SEO

Most Google Search Results Now Come from Mobile Index

More than 50 percent of Google’s global search results are served from its mobile-first index, according to an announcement from the search giant.

The news is important for those who maintain separate mobile and desktop sites. It means that roughly half of the results your potential customers see when they search Google are mobile pages — regardless of whether the prospects search from a desktop computer or a mobile device and regardless of how well the desktop version of that page might be optimized.

In July, Google started shifting to a mobile-first index from the traditional method of indexing and ranking desktop-friendly pages. Why the change? For the last couple of years, Google has delivered more search results to smartphones than to desktop computers. Mobile is the future, and Google is determined to get there.

How to Check

There are several methods to determine if your site is included in the mobile-first index.

First, Google has pledged to send an email message to site owners via Search Console when their site is switched to the mobile index. This is just one more reason to verify your site in Google Search Console. (Google has fallen behind in sending the email notifications, however, according to published reports.)

Another way to check is to use the URL Inspection tool in the new version of Search Console. It gives details on specific URLs, such as whether the page is indexed, listed in the sitemap, and has a canonical tag. But it also shows the last time Google crawled the URL, and which user agent crawled it. If you see that “Googlebot smartphone” was successful at fetching the page, it’s in the mobile index.

The last way to check, if you don’t want to sign up for Google Search Console, is to analyze your site’s server logs to look for crawling instances of Googlebot smartphone. However, server logs are usually much harder to access and analyze than registering for Search Console.

The URL Inspection tool provides details such as whether the page is indexed, listed in the sitemap, and has a canonical tag. It also shows the last time that URL was crawled, and which user agent crawled it. This example tested a URL from Practical Ecommerce. 

The URL Inspection tool provides details such as whether the page is indexed, listed in the sitemap, and has a canonical tag. It also shows the last time that URL was crawled, and which user agent crawled it. This example tested a URL from Practical Ecommerce. Click image to enlarge.

Impact

Eventually, all web pages that Google knows about will be in its mobile index.
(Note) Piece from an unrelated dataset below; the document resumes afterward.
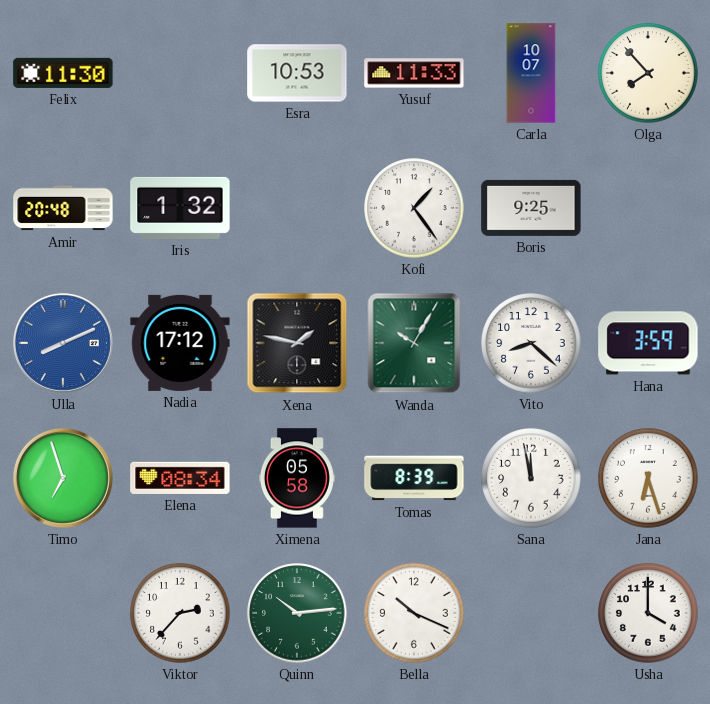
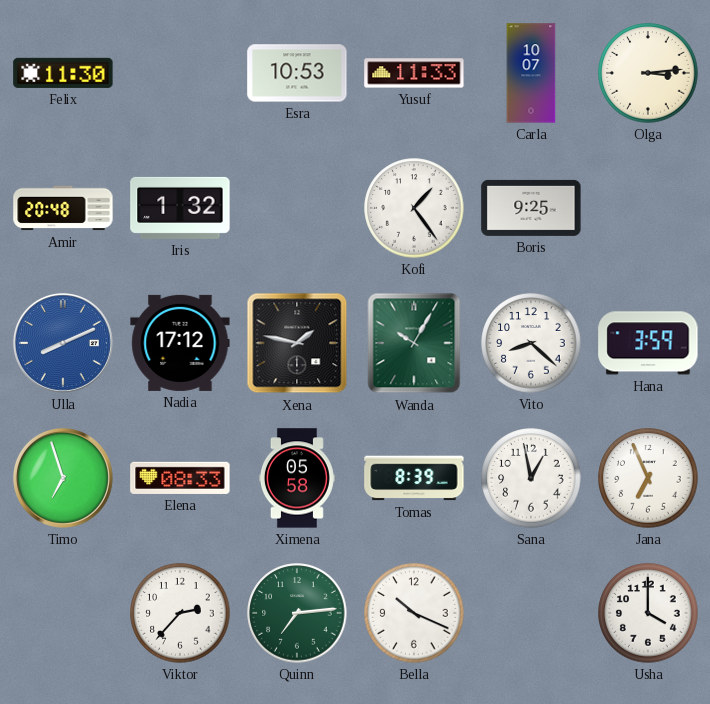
Olga: 7:53 -> 3:14
Elena: 08:34 -> 08:33
Sana: 11:58 -> 12:58
Jana: 6:27 -> 6:56
Quinn: 10:14 -> 7:14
For sites that have no mobile alternative, Googlebot smartphone will continue to crawl and index the desktop-only site. In fact, these sites moved to the new index first. However, desktop-only sites have a lesser chance of ranking for mobile searchers based on the poor experience they would likely have on a smartphone.

Google moved responsive sites to the mobile index next because they posed little challenge. Responsive sites serve the same code and content to mobile and desktop users, so there’s no real change in how the site would rank.

It’s important to note that responsiveness and mobile-friendliness aren’t required, according to the Google Webmaster Twitter account:

On requirements: Neither mobile-friendliness nor a mobile-responsive layout are requirements for mobile-first indexing. Pages without mobile versions still work on mobile and are usable for indexing. That said, it’s about time to move from desktop-only and embrace mobile :)

Next, Google said it would tackle the sites where the content on an m-dot version is the same as desktop in all ways but the URL. Only the mobile version of the page will be indexed, but desktop searchers will continue to be served the desktop version of the page. The presence of accurate, relative canonical tags would make this fairly easy for Google to decipher. Sites without accurate mobile tagging may have some issues, however.

Websites that pose a challenge to Google, and therefore may lose organic search traffic, have different content on their mobile and desktop versions. This typically means the mobile site has less content. These sites have ranked based on the full desktop content. When Google swaps them to rank for lesser-content mobile versions, contextual relevance, internal link authority, and even the number of pages available to index will change. All will likely cause problems with ranking and driving traffic to your site.

What to Do?

I’ve seen no furor over performance drops from mobile-first indexing. But we don’t know where Google is in the rollout process. Serving 50 percent of search results from the mobile index is not the same as indexing 50 percent of the sites on the web. There are presumably millions of sites yet to be indexed.

It’s possible that the most challenging aspects of the update are forthcoming. If so, companies with different desktop and mobile sites will be the most impacted. Creating a new site responsive is the easiest solution. Facilitating the mobile-first index is not the only reason to do it, but it’s an excellent benefit.

In the meantime, companies with different mobile and desktop sites should review the content on each. Consider moving more of the desktop content onto mobile so that the pages are closer to matching. The relevance and link authority would become more similar between the two versions, which would ease the performance hit once the site enters the mobile index.